For the string "cuts", find every matching line in the records and copy it.

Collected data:
§
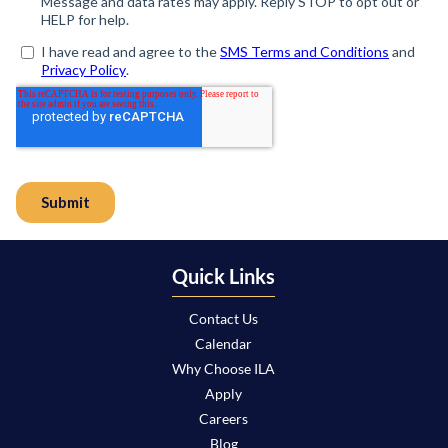
Quick Links
Contact Us
Calendar
Why Choose ILA
Apply
Careers
Blog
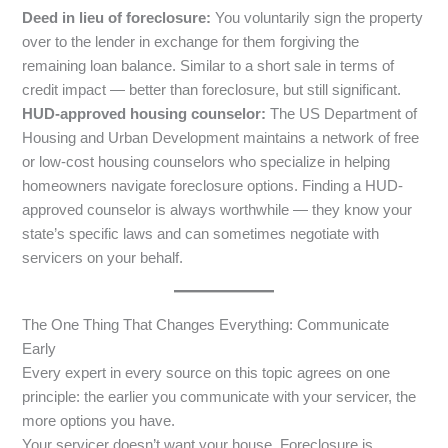
Deed in lieu of foreclosure:
You voluntarily sign the property
over to the lender in exchange for them forgiving the
remaining loan balance. Similar to a short sale in terms of
credit impact — better than foreclosure, but still significant.
HUD-approved housing counselor:
The US Department of
Housing and Urban Development maintains a network of free
or low-cost housing counselors who specialize in helping
homeowners navigate foreclosure options. Finding a HUD-
approved counselor is always worthwhile — they know your
state’s specific laws and can sometimes negotiate with
servicers on your behalf.
The One Thing That Changes Everything: Communicate
Early
Every expert in every source on this topic agrees on one
principle: the earlier you communicate with your servicer, the
more options you have.
Your servicer doesn’t want your house. Foreclosure is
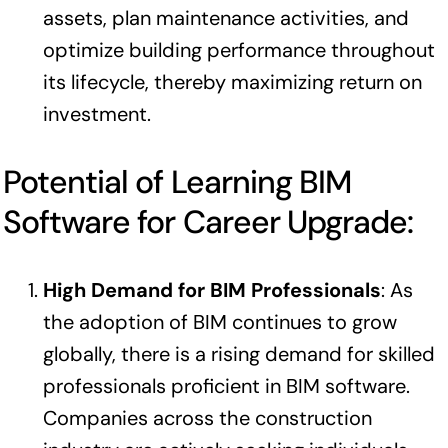
assets, plan maintenance activities, and
optimize building performance throughout
its lifecycle, thereby maximizing return on
investment.
Potential of Learning BIM
Software for Career Upgrade:
High Demand for BIM Professionals
: As
the adoption of BIM continues to grow
globally, there is a rising demand for skilled
professionals proficient in BIM software.
Companies across the construction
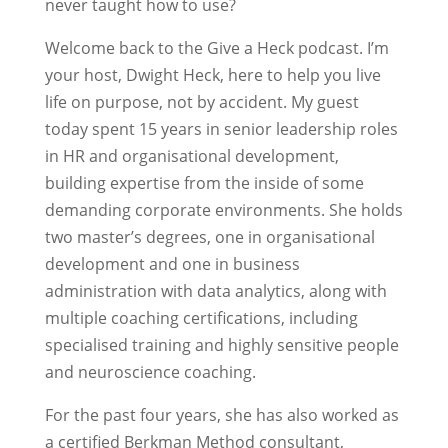
never taught how to use?
Welcome back to the Give a Heck podcast. I’m
your host, Dwight Heck, here to help you live
life on purpose, not by accident. My guest
today spent 15 years in senior leadership roles
in HR and organisational development,
building expertise from the inside of some
demanding corporate environments. She holds
two master’s degrees, one in organisational
development and one in business
administration with data analytics, along with
multiple coaching certifications, including
specialised training and highly sensitive people
and neuroscience coaching.
For the past four years, she has also worked as
a certified Berkman Method consultant,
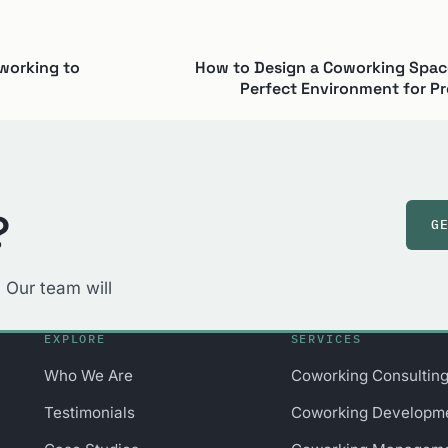
working to
How to Design a Coworking Space
Perfect Environment for Pr
?
G
 Our team will
EXPLORE
SERVICES
Who We Are
Coworking Consultin
Testimonials
Coworking Developm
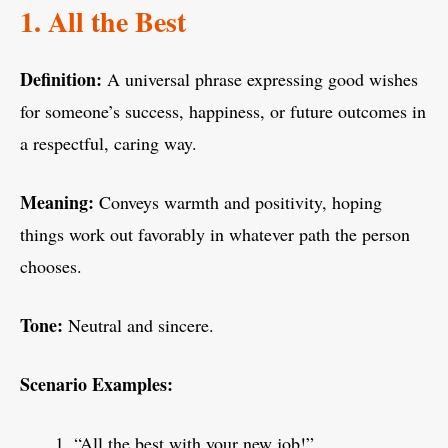
1. All the Best
Definition:
A universal phrase expressing good wishes
for someone’s success, happiness, or future outcomes in
a respectful, caring way.
Meaning:
Conveys warmth and positivity, hoping
things work out favorably in whatever path the person
chooses.
Tone:
Neutral and sincere.
Scenario Examples:
“All the best with your new job!”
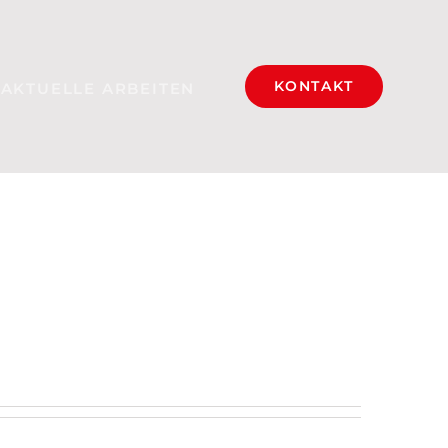
KONTAKT
AKTUELLE ARBEITEN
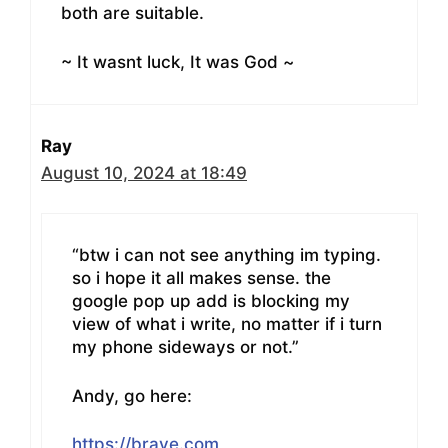
both are suitable.
~ It wasnt luck, It was God ~
Ray
August 10, 2024 at 18:49
“btw i can not see anything im typing.
so i hope it all makes sense. the
google pop up add is blocking my
view of what i write, no matter if i turn
my phone sideways or not.”
Andy, go here:
https://brave.com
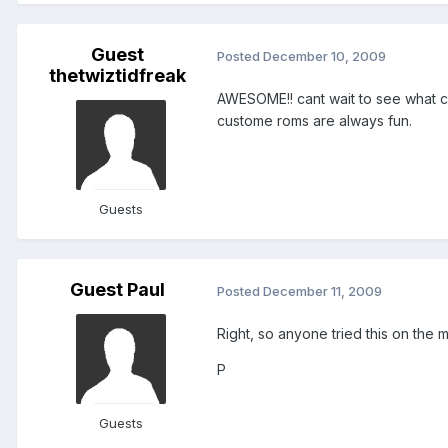
Guest
Posted
December 10, 2009
thetwiztidfreak
AWESOME!! cant wait to see what com
custome roms are always fun.
Guests
Guest Paul
Posted
December 11, 2009
Right, so anyone tried this on the m
P
Guests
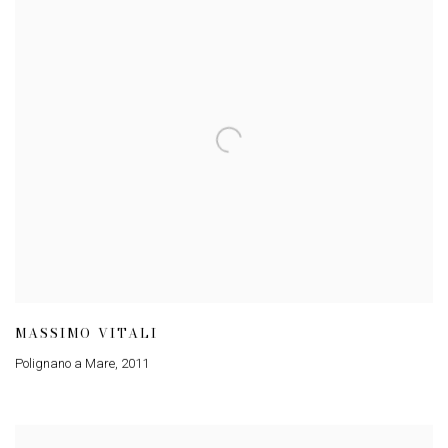
MASSIMO VITALI
Polignano a Mare
,
2011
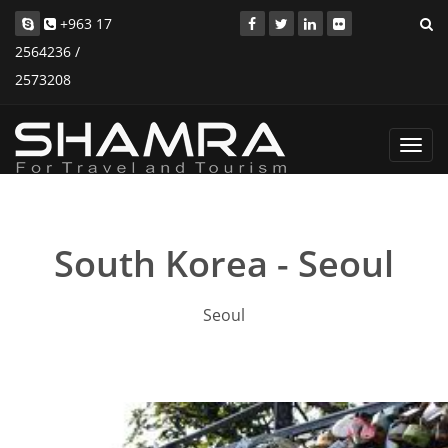
+963 17
2564236 /
2573208
Toggl
navig
South Korea - Seoul
Seoul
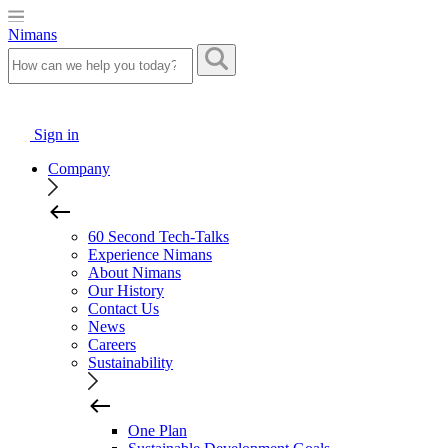
Nimans
Sign in
Company
60 Second Tech-Talks
Experience Nimans
About Nimans
Our History
Contact Us
News
Careers
Sustainability
One Plan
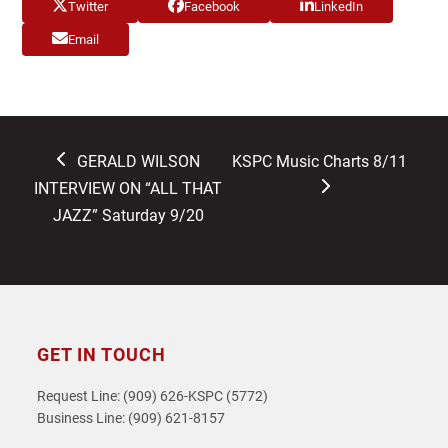
Twitter
Facebook
LinkedIn
Email
previous
next
GERALD WILSON
KSPC Music Charts 8/11
post:
post:
INTERVIEW ON “ALL THAT
JAZZ” Saturday 9/20
GET IN TOUCH
Request Line: (909) 626-KSPC (5772)
Business Line: (909) 621-8157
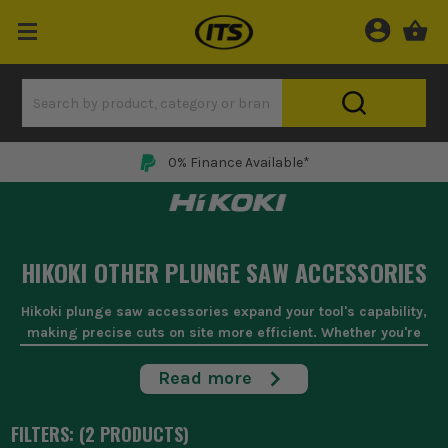
0% Finance Available*
HIKOKI OTHER PLUNGE SAW ACCESSORIES
Hikoki plunge saw accessories expand your tool's capability,
making precise cuts on site more efficient. Whether you're
dealing with awkward angles or need a clean finish, these
accessories are indispensable for joiners and carpenters
Read more
who demand accuracy in their work. From guide rails that
ensure straight cuts to replacement blades that tackle
FILTERS: (
2
PRODUCT
S
)
tough materials, these are built to withstand the rigours of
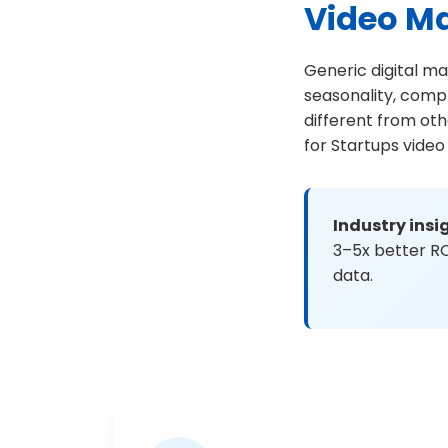
Video M
Generic digital ma
seasonality, comp
different from ot
for Startups video
Industry insi
3–5x better RO
data.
§
**YOUR SOLUTION:**
making precise cuts on site more efficient. Whether you're
ensure straight cuts to replacement blades that tackle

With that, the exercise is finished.